Wednesday, July 13, 2011

Belshaw's World - experience, just like a photo, is worth a thousand words

Note to readers: This post appeared as a column in the Armidale Express on 6 July 2011. I am repeating the columns here with a lag because the Express columns are not on line. You can see all the columns by clicking here for 2009, here for 2010, here for 2011.

Gordon Smith’s lookANDsee ( with its wonderful photos of Armidale and the Tablelands is my favourite photo blog. With Gordon’s permission, I have reproduced his photos many times where I want to capture the look and feel of aspects of life in New England.

Unlike most photo blogs with their coastal focus, Gordon is (as am I) an inland person. Now he has just started posting photographs of his latest outback tour. They are wonderful photos and I recommend them to you.

The first photo of a very large tree near Bingara brought out the child in me. I wanted to build a camp under its roots!

Wikipedia reports that the term outback was first used in print in 1869 to refer to country west of Wagga Wagga. Earlier the term back country, land beyond the settled regions, was used. This term was in existence in at least 1800 when it applied to the Blue Mountains and beyond.

The line marking the outback moved as European settlement spread. We speak, for example, of back of Bourke signifying that the outback began there.

The outback exercised a powerful fascination on the Australian imagination, featuring in yarns, films, poetry, writing, Fortunes were made from mining and pastoral activities, but for every success there were many heartbreaks.

The world changes. One indicator of this has been the expansion in coverage of the term outback. Modern Australia has turned to the coast, looking out to the sea just as the first European settlers had done all those years ago.

As the links between the big cities and the inland became more attenuated, the outback line moved east past Wagga Wagga until today some Sydney kids think that the outback begins at the Blue Mountains, exactly the same point at which the back country began in 1800!

This attenuation is part of something that I have often spoken about, the growing disconnect between modern urban Australians and the country. It’s not just rural Australia, but pretty much everything outside the metro centres.

I do wonder how we turn this around. I try in my own way, of course, through my writing and advisory work, but it’s a slow process.

One of the most effective if difficult ways lies in the direct exposure of city people, and especially kids from new migrant backgrounds, to life outside the metros.

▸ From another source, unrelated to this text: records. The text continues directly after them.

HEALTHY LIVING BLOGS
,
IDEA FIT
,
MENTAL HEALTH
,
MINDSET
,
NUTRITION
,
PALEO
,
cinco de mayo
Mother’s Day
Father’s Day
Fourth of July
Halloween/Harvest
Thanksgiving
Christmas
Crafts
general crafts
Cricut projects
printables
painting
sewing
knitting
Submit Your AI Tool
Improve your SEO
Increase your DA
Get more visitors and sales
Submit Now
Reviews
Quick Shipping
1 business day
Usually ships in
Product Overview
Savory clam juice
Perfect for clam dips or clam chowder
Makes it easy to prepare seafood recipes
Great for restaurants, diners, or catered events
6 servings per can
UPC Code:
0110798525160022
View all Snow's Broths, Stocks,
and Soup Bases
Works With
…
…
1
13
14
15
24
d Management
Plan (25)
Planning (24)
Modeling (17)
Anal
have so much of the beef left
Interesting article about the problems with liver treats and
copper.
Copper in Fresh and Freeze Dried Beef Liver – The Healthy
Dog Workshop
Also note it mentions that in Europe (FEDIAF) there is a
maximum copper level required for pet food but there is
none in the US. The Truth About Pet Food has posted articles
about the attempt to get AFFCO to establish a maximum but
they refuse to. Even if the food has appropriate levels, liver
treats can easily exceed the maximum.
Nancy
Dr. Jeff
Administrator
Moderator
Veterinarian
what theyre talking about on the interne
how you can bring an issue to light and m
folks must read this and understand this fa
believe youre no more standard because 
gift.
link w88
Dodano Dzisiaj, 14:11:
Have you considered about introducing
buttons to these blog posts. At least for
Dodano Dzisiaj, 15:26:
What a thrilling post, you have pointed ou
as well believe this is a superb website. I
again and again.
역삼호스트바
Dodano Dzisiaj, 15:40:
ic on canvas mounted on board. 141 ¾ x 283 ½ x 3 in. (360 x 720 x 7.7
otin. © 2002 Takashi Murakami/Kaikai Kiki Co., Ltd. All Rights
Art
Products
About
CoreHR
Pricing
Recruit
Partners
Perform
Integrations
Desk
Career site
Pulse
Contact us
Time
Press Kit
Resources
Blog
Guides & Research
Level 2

I say effective because experience is worth a thousand words. I focus on kids from migrant backgrounds because they are least likely to have the country family connections that will give them an understanding through family.

Neil Whitfield is one of my blogging friends. Retired now, Neil taught for a long period at Sydney Boys High School. Incidentally, he also taught at Illawarra Grammar with John Traas who older Armidale residents may remember as the French master at TAS.

Poor Mr Traas. I was not one of his success stories!

On his blog Neil provided some fascinating stats about the proportion of students at our selective high schools from non English speaking backgrounds. The proportion this year at Sydney Boys High School is 91 per cent. That’s a remarkable number!

Recently, the Express carried stories about the annual visit of Sydney High to TAS. I think that some four hundred boys came. The paper reported on it as a news story. My thought was that there were four hundred students who have had some country exposure that they would otherwise not get.

Recently, the paper also reported on the welcome given in Armidale to refugees. I thought that it was a nice story, but again looked at it in a different way.

By their nature, migrant communities tend to stick together.

A welcome given means that those people and their children will remember Armidale as they go their various ways. Importantly, they will also carry the story beyond into the broader migrant communities.

To my mind, that’s how we turn things around, by a series of individual actions.